Sevmenin sevilmenin her şeyden önemli olduğunu bilenlerin dünyasında kimselerin görmediği bambaşka bir renk oluyor.

Sevginin gücünü hissettiren bu renk her koşulda hayatın zorluklarını bizden alıp götürüyor. 

Sevginin gücü de aslında bu noktada kendini gösteriyor. Sevgi ne kadar güçlüyse kelimeler bir o kadar anlamlı, doğan güneş bir o kadar parlak, yenen yemek bir o kadar güzel ve alınan nefes bir o kadar ferahlatıcı oluyor. Küçük bir sevgi demeti dünyaya başka bir pencereden bakmamızı sağlıyor.

Her koşul gözünüze daha iyi geliyor bütün olmazlar sevginin gücüyle tek tek olmaya başlıyor. Sevdalar, aşklar, sevgililer… Tek tek geçiyorlar dünyadan küçük izler bırakarak. Her sevgi farklı bir iz farklı bir tat bırakıyor damaklarda. Durum böyle olunca da her sevginin aslında bambaşka bir gücü olduğunu anlıyor insan.

Herkesin payına düşen bir sevgi var bu hayatta ama iyi ama kötü.

Her sevgi insanı büyütüyor, her sevgi insana bir şeyler katıyor. İyisiyle insan daha anlamlı oluyor, renkleri daha iyi görüyor, daha çok seviyor dünyayı. Kötüsüyle ise büyüyor. Sevginin kötüsü olmaz belki. Ama bazen sevginin dolaylı yoldan getirdikleri tatsız deneyimler acı hatırlarda sunmuyor değil. Sevmek sevilmek çok ince bir mesele olsa da bazen her sevgi umduğu gibi karşılık bulamıyor.

Geçici dürtülerden ve duygunun ilkel halinden daha derin bir boyuttadır sevgi.

Ve sevgi de çok önemli bir detay vardır. Takip ettiğim yazarlardan biri olan; Çetin Çetintaş’ın da bahsettiği gibi: ‘Beklenti potansiyeli gölgeler. Beklentisizlik, olacak olana yer açmak, oradaki sevgi enerji akışına izin vermek demektir diyebilir miyiz?

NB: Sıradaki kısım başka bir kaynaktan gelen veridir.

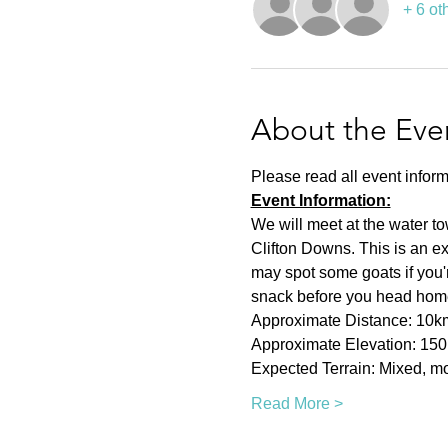
+ 6 ot
About the Eve
Please read all event inform
Event Information:
We will meet at the water t
Clifton Downs. This is an ex
may spot some goats if you're
snack before you head hom
Approximate Distance: 10k
Approximate Elevation: 15
Expected Terrain: Mixed, mos
Read More >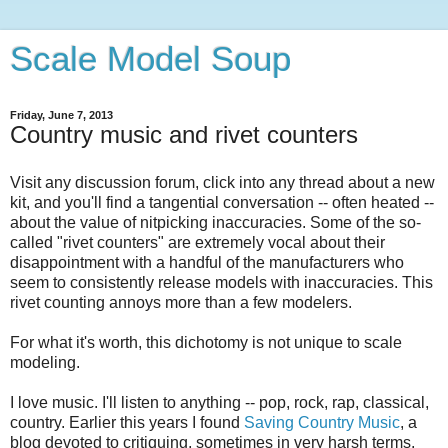
Scale Model Soup
Friday, June 7, 2013
Country music and rivet counters
Visit any discussion forum, click into any thread about a new
kit, and you'll find a tangential conversation -- often heated --
about the value of nitpicking inaccuracies. Some of the so-
called "rivet counters" are extremely vocal about their
disappointment with a handful of the manufacturers who
seem to consistently release models with inaccuracies. This
rivet counting annoys more than a few modelers.
For what it's worth, this dichotomy is not unique to scale
modeling.
I love music. I'll listen to anything -- pop, rock, rap, classical,
country. Earlier this years I found
Saving Country Music
, a
blog devoted to critiquing, sometimes in very harsh terms,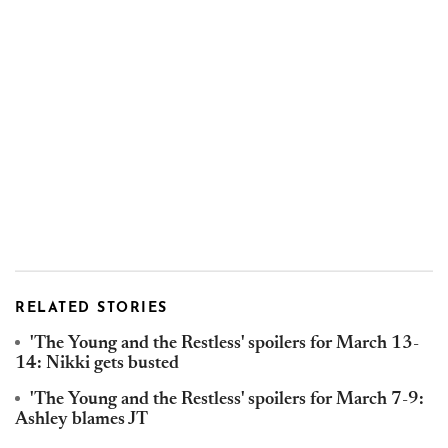
RELATED STORIES
'The Young and the Restless' spoilers for March 13-
14: Nikki gets busted
'The Young and the Restless' spoilers for March 7-9:
Ashley blames JT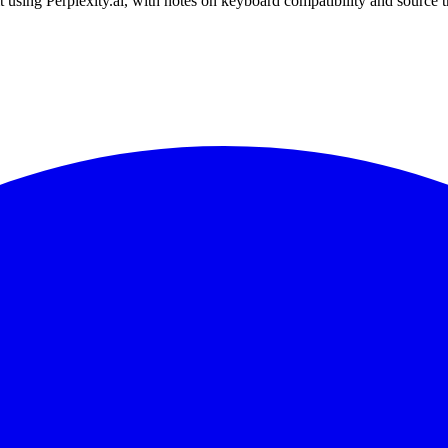
 using Perplexity.ai, with notes on keyboard compatibility and source 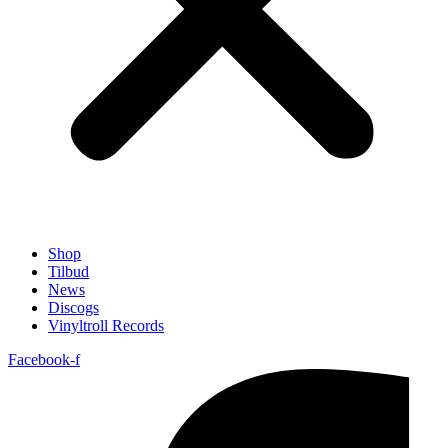
Shop
Tilbud
News
Discogs
Vinyltroll Records
Facebook-f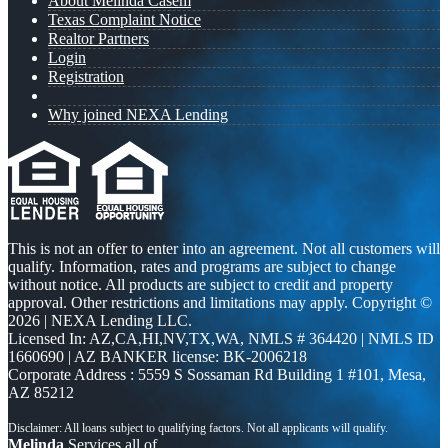
About Melinda Casem
Texas Complaint Notice
Realtor Partners
Login
Registration
Why joined NEXA Lending
This is not an offer to enter into an agreement. Not all customers will
qualify. Information, rates and programs are subject to change
without notice. All products are subject to credit and property
approval. Other restrictions and limitations may apply. Copyright ©
2026 | NEXA Lending LLC.
Licensed In: AZ,CA,HI,NV,TX,WA
,
NMLS # 364420 | NMLS ID
1660690 | AZ BANKER license: BK-2006218
Corporate Address : 5559 S Sossaman Rd Building 1 #101, Mesa,
AZ 85212
Melinda
Services all of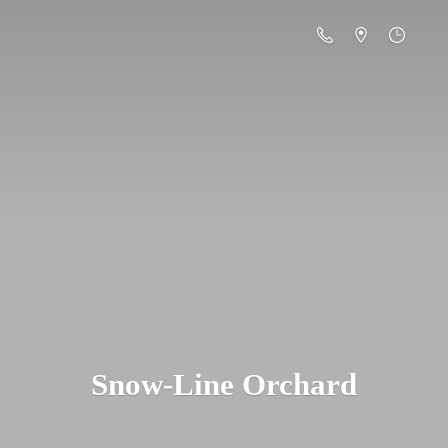
Snow-
Line Orchard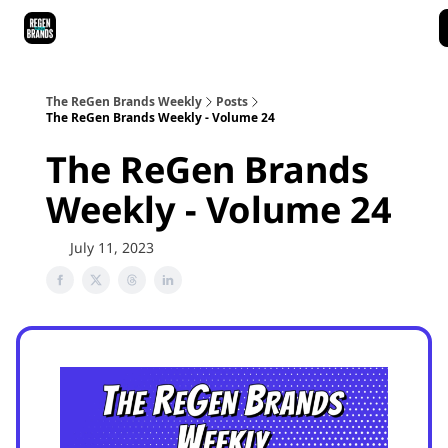
ReGen Brands Main Site
Podcast Episodes
Episode Recaps
The ReGen Brands Weekly
Posts
The ReGen Brands Weekly - Volume 24
The ReGen Brands
Weekly - Volume 24
July 11, 2023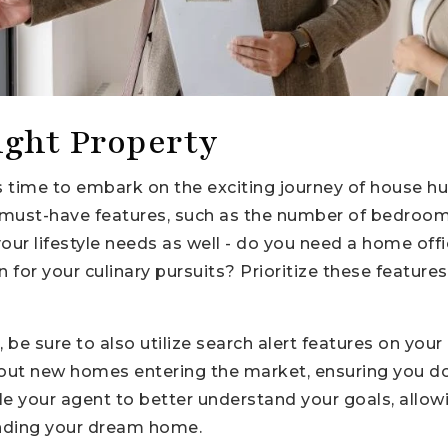
ight Property
t's time to embark on the exciting journey of house 
our must-have features, such as the number of bedro
our lifestyle needs as well - do you need a home off
en for your culinary pursuits? Prioritize these featur
be sure to also utilize search alert features on your
bout new homes entering the market, ensuring you do
ble your agent to better understand your goals, allo
finding your dream home.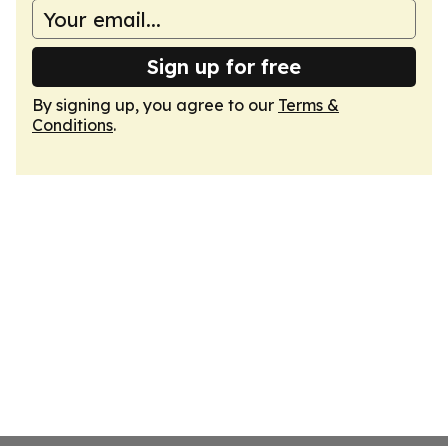
Sign up for free
By signing up, you agree to our
Terms &
Conditions
.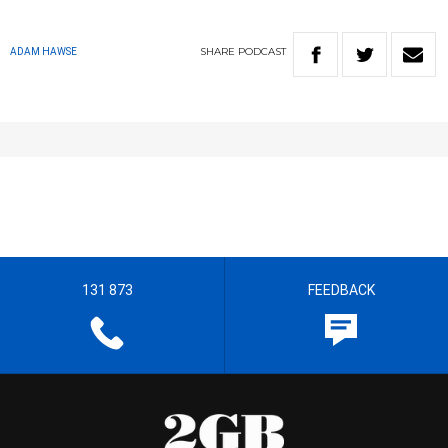
SHARE
PODCAST
ADAM HAWSE
131 873
FEEDBACK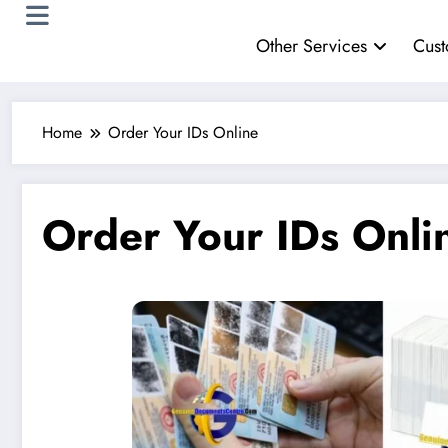
Other Services
Cust
Home
Order Your IDs Online
Order Your IDs Onli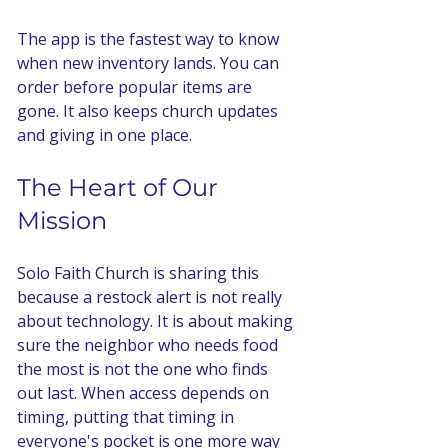
The app is the fastest way to know 
when new inventory lands. You can 
order before popular items are 
gone. It also keeps church updates 
and giving in one place.
The Heart of Our 
Mission
Solo Faith Church is sharing this 
because a restock alert is not really 
about technology. It is about making 
sure the neighbor who needs food 
the most is not the one who finds 
out last. When access depends on 
timing, putting that timing in 
everyone's pocket is one more way 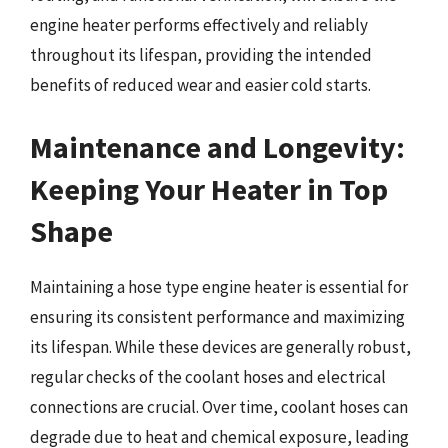
engine heater performs effectively and reliably
throughout its lifespan, providing the intended
benefits of reduced wear and easier cold starts.
Maintenance and Longevity:
Keeping Your Heater in Top
Shape
Maintaining a hose type engine heater is essential for
ensuring its consistent performance and maximizing
its lifespan. While these devices are generally robust,
regular checks of the coolant hoses and electrical
connections are crucial. Over time, coolant hoses can
degrade due to heat and chemical exposure, leading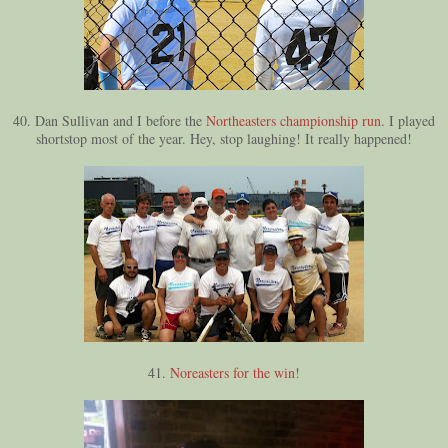
40. Dan Sullivan and I before the
Northeasters championship run
. I played
shortstop most of the year. Hey, stop laughing! It really happened!
41.
Noreasters for the win!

Bir şeye karşı bir beklentimiz varsa. Onun en iyi halinin ortaya çıkmasına izin vermiyoruzdur belki de. Biz onu kendi beklediğimiz kalıba sokuyoruzdur. Onun en iyi halini ortaya çıkarabilmek için bir saksıdaki çiçeği düşünün etrafına bir fanus koyuyorsunuz.

Ve o çiçek o fanus kadar genişleyebiliyor. Bu fanus bizim beklentilerimiz. Bu fanusu kaldırabilsek o çiçek acaba ne kadar büyüyecek?

Belki o çiçek daha az büyüyecek belki daha çok büyüyecek. O fanus orada kaldıkça o çiçeğin açabileceği en büyük halini engellemiş oluyoruz. Ve o fanus orada dursa da durmasa da o çiçek zaten çok açmayacaksa yine çok açmayacak.

Beklentilerimizden dolayı olmayacak hiçbir şeyi olur hale getiremeyiz. Ama beklentilerimizi ortadan kaldırdığımız an olacak olan ya da olabilecek şey en iyi potansiyelinde ortaya çıkmak için bizi bekliyor olacak.’
                                       

Teşekkür ederim.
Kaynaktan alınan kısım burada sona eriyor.